Stored records:
####
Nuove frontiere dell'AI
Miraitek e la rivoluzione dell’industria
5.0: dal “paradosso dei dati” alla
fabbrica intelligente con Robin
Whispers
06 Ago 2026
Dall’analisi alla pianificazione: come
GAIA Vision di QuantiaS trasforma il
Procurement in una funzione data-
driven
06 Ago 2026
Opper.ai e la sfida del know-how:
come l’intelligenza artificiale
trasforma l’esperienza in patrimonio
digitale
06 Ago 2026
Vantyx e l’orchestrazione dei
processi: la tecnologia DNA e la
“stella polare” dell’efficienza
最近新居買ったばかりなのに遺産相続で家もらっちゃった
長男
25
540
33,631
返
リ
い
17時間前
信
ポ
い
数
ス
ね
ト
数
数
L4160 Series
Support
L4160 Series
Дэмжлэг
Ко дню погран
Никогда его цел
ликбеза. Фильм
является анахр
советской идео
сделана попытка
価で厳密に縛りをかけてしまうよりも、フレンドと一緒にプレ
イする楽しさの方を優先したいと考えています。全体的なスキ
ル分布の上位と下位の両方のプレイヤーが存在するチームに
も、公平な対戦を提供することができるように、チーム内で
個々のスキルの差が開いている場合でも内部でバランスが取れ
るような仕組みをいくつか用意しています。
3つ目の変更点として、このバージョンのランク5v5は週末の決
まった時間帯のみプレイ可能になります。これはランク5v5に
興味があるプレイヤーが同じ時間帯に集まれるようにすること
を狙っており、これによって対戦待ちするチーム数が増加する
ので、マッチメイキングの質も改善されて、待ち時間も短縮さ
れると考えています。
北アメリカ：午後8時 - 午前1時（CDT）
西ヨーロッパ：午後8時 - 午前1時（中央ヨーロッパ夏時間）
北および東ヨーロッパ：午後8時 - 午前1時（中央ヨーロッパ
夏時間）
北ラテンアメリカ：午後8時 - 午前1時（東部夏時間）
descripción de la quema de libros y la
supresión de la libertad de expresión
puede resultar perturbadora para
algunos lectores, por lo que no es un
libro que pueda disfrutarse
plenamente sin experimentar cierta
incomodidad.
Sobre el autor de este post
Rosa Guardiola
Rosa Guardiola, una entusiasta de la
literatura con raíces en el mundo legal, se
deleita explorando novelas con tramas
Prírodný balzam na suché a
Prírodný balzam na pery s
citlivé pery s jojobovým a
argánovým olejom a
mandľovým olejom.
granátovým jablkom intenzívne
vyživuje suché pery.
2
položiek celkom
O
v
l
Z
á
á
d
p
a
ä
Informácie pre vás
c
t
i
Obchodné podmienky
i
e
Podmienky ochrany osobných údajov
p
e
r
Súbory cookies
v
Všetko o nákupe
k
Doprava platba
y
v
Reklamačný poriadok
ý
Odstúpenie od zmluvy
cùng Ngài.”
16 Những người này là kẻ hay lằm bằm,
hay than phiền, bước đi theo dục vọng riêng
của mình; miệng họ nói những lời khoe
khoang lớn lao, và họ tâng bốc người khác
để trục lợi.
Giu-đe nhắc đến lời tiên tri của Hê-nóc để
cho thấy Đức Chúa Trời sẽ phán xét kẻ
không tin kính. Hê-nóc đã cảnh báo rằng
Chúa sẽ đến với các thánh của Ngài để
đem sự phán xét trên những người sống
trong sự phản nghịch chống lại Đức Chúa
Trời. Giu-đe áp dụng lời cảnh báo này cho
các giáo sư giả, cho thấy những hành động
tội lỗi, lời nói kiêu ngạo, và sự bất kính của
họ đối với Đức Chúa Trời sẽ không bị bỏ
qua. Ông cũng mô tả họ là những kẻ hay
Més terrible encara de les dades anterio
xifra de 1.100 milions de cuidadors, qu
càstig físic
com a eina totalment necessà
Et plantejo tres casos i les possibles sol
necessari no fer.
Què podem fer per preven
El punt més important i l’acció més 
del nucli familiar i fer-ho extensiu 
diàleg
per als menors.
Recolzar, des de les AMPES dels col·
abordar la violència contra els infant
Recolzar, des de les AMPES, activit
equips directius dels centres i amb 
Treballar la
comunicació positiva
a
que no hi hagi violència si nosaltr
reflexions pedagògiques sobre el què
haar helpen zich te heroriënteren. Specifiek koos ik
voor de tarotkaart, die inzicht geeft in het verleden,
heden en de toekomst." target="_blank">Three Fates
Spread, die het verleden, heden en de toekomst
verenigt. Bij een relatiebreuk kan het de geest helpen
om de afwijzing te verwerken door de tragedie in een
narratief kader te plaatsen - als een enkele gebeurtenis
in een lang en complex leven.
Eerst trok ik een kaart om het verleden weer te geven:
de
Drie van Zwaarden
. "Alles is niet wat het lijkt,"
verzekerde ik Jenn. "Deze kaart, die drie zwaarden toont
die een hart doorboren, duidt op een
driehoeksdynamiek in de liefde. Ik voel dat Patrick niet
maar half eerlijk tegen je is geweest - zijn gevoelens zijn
####
Retype exactly, and only, the lines that run from the one with "họ đối với Đức Chúa Trời sẽ không bị bỏ" through the final line of the entries.

họ đối với Đức Chúa Trời sẽ không bị bỏ
qua. Ông cũng mô tả họ là những kẻ hay
Més terrible encara de les dades anterio
xifra de 1.100 milions de cuidadors, qu
càstig físic
com a eina totalment necessà
Et plantejo tres casos i les possibles sol
necessari no fer.
Què podem fer per preven
El punt més important i l’acció més 
del nucli familiar i fer-ho extensiu 
diàleg
per als menors.
Recolzar, des de les AMPES dels col·
abordar la violència contra els infant
Recolzar, des de les AMPES, activit
equips directius dels centres i amb 
Treballar la
comunicació positiva
a
que no hi hagi violència si nosaltr
reflexions pedagògiques sobre el què
haar helpen zich te heroriënteren. Specifiek koos ik
voor de tarotkaart, die inzicht geeft in het verleden,
heden en de toekomst." target="_blank">Three Fates
Spread, die het verleden, heden en de toekomst
verenigt. Bij een relatiebreuk kan het de geest helpen
om de afwijzing te verwerken door de tragedie in een
narratief kader te plaatsen - als een enkele gebeurtenis
in een lang en complex leven.
Eerst trok ik een kaart om het verleden weer te geven:
de
Drie van Zwaarden
. "Alles is niet wat het lijkt,"
verzekerde ik Jenn. "Deze kaart, die drie zwaarden toont
die een hart doorboren, duidt op een
driehoeksdynamiek in de liefde. Ik voel dat Patrick niet
maar half eerlijk tegen je is geweest - zijn gevoelens zijn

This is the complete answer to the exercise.